Start of GIVEN ENTRIES

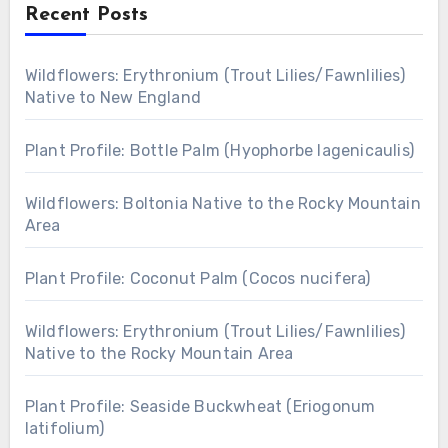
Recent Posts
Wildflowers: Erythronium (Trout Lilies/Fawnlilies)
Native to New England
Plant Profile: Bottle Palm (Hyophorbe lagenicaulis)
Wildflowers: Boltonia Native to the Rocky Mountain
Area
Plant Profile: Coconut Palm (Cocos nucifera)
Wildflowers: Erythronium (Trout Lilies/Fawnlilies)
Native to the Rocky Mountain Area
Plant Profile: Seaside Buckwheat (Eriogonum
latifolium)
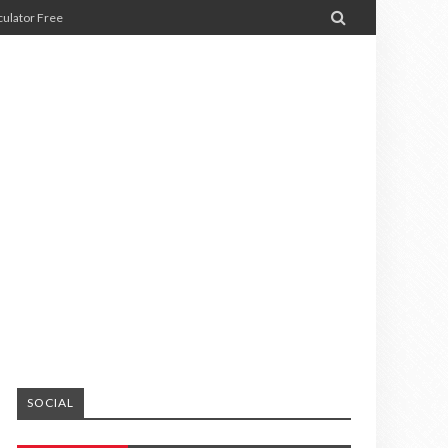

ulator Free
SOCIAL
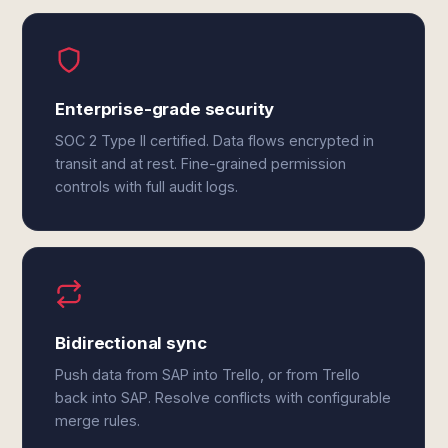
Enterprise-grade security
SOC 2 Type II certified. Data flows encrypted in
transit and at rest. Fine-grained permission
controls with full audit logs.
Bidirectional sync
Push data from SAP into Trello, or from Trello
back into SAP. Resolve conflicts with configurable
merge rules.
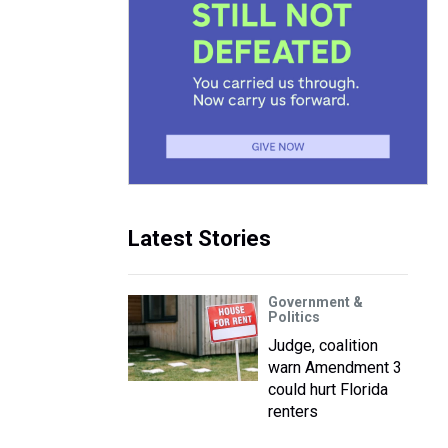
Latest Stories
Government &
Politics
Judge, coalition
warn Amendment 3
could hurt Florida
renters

End of GIVEN ENTRIES
Start of GIVEN ENTRIES

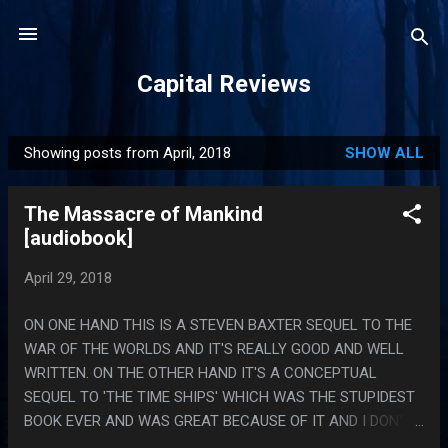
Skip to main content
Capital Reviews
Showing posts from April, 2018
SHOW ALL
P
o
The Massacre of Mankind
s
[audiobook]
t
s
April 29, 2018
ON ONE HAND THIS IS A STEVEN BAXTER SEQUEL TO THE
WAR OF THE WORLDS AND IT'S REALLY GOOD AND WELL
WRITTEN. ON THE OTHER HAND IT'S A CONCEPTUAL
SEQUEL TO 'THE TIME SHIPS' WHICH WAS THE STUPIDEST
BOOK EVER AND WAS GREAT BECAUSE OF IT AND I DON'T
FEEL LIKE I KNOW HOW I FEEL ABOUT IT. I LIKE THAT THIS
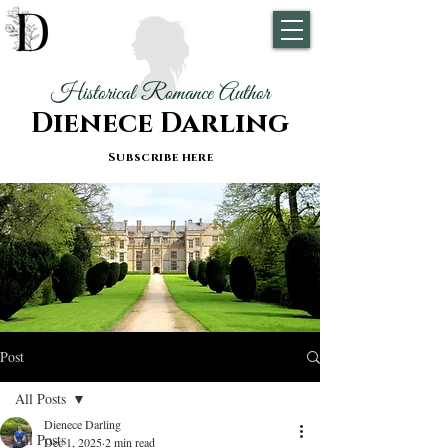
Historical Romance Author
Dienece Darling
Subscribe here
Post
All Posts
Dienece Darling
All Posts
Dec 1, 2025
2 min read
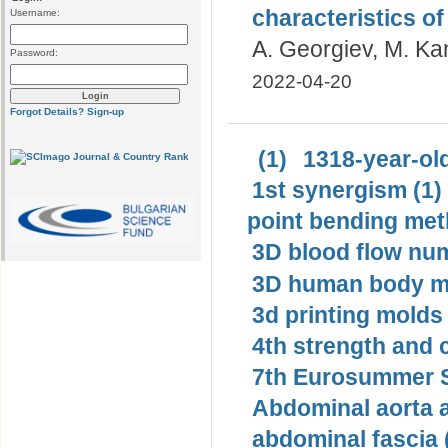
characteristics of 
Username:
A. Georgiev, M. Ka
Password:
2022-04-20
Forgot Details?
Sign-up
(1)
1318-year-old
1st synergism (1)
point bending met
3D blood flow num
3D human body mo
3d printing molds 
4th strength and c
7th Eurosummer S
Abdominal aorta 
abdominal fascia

End of GIVEN ENTRIES
Start of GIVEN ENTRIES

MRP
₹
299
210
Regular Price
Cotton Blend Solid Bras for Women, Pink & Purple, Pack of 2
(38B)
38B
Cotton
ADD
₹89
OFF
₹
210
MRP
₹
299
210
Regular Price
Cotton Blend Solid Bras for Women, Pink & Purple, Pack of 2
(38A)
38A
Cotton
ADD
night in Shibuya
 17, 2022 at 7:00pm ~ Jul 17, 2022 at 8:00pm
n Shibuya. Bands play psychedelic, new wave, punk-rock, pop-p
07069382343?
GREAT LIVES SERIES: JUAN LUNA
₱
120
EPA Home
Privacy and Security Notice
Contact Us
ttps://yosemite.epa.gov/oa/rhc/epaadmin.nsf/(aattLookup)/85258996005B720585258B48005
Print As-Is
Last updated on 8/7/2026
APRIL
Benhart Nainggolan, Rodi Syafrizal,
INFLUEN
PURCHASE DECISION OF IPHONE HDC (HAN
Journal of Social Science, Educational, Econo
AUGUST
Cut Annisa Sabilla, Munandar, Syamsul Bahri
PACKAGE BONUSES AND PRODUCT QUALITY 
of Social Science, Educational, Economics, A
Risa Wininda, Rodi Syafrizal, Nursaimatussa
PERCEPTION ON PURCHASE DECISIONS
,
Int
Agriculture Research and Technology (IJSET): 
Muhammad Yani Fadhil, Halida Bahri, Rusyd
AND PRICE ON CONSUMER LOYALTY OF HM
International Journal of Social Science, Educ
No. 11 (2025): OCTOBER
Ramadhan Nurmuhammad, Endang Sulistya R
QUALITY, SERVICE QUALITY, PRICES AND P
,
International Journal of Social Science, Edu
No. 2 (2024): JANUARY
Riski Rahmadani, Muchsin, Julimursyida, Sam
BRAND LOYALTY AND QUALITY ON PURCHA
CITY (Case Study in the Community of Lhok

End of GIVEN ENTRIES

Nothing but the lines above from the one that has "Recent Posts" down to the one that has "transit and at rest. Fine-grained permission" belongs in the answer, copied exactly, without pictures.

WRITTEN SOLUTION:
Recent Posts
Wildflowers: Erythronium (Trout Lilies/Fawnlilies)
Native to New England
Plant Profile: Bottle Palm (Hyophorbe lagenicaulis)
Wildflowers: Boltonia Native to the Rocky Mountain
Area
Plant Profile: Coconut Palm (Cocos nucifera)
Wildflowers: Erythronium (Trout Lilies/Fawnlilies)
Native to the Rocky Mountain Area
Plant Profile: Seaside Buckwheat (Eriogonum
latifolium)

ulator Free
SOCIAL
Enterprise-grade security
SOC 2 Type II certified. Data flows encrypted in
transit and at rest. Fine-grained permission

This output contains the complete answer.